▶ Task goal
Transcribe, exactly as they appear, only the lines from the one holding "호주는 미국을 비롯한 주요 선진국과 강하게 연결된 경제" through the end of the entries below.

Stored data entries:
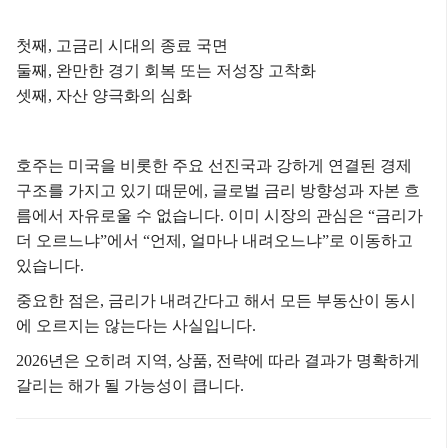
첫째, 고금리 시대의 종료 국면
둘째, 완만한 경기 회복 또는 저성장 고착화
셋째, 자산 양극화의 심화
호주는 미국을 비롯한 주요 선진국과 강하게 연결된 경제
구조를 가지고 있기 때문에, 글로벌 금리 방향성과 자본 흐
름에서 자유로울 수 없습니다.
이미 시장의 관심은
“금리가
더 오르느냐”에서
“언제, 얼마나 내려오느냐”로 이동하고
있습니다.
중요한 점은,
금리가 내려간다고 해서 모든 부동산이 동시
에 오르지는 않는다는 사실입니다.
2026년은 오히려 지역, 상품, 전략에 따라 결과가 명확하게
갈리는 해가 될 가능성이 큽니다.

▶ Your response
호주는 미국을 비롯한 주요 선진국과 강하게 연결된 경제
구조를 가지고 있기 때문에, 글로벌 금리 방향성과 자본 흐
름에서 자유로울 수 없습니다.
이미 시장의 관심은
“금리가
더 오르느냐”에서
“언제, 얼마나 내려오느냐”로 이동하고
있습니다.
중요한 점은,
금리가 내려간다고 해서 모든 부동산이 동시
에 오르지는 않는다는 사실입니다.
2026년은 오히려 지역, 상품, 전략에 따라 결과가 명확하게
갈리는 해가 될 가능성이 큽니다.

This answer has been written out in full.